Automatic clustering for self-organizing grids

Abstract

A cluster of nodes, comprising: a plurality of nodes, each having a security policy, and being associated task processing resources; a registration agent configured to register a node and issue a node certificate to the respective node; a communication network configured to communicate certificates to authorize access to computing resources, in accordance with the respective security policy; and a processor configured to automatically dynamically partition the plurality of nodes into subnets, based on at least a distance function of at least one node characteristic, each subnet designating a communication node for communicating control information and task data with other communication nodes, and to communicate control information between each node within the subnet and the communication node of the other subnets.

Claims

1. A non-transitory computer-readable medium storing executable instructions that, in response to execution, cause a processor of a first node device within a first subnet to perform operations comprising: receiving, by the first node device, a node device certificate in response to a successful registration by a registration agent; using the node device certificate to retrieve role information; generating an access token from the node device certificate and retrieved role information; communicating, by the first node device, the access token to a second node device within a second subnet to authorize access to computing resources of the second node device in accordance with a security policy of the second node device provided that the access token has not expired, wherein the first subnet comprises a plurality of node devices based on a distance function of a node device characteristic, and wherein the second subnet comprises a plurality of node devices different from the node devices comprising the first subnet based on the distance function of the node device characteristic; and communicating, by the first node device, control information and task data to the second node device.

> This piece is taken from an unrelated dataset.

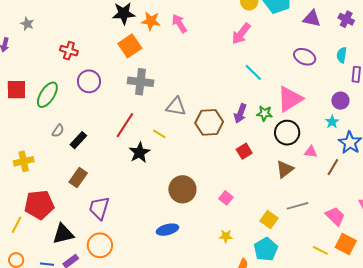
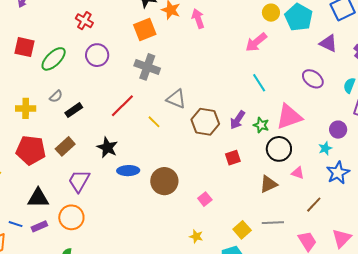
black star: (139, 153) -> (107, 147), moved, turned -30
yellow cross: (24, 161) -> (26, 108), moved
brown line: (333, 167) -> (314, 205), moved
red pentagon: (39, 205) -> (31, 150), moved
blue ellipse: (167, 230) -> (128, 171), moved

2. The non-transitory computer-readable medium of claim 1, further comprising instructions that, in response to execution, cause the processor of the first node device to perform operations further comprising: designating a set of preferred node devices for allocation of portions of a task, wherein the second node device is included in the preferred node devices.

3. The non-transitory computer-readable medium of claim 1, further comprising instructions that, in response to execution, cause the processor of the first node device to perform operations further comprising: designating a set of preferred node devices for allocating portions of a task, wherein the designated set is based on both the task and a partitioning algorithm based on the distance function of the node device characteristic.

4. The non-transitory computer-readable medium of claim 3, wherein the node device characteristic includes a pairwise communication latency between respective node devices.

5. The non-transitory computer-readable medium of claim 1, wherein the second node device controls each node device within the second subnet.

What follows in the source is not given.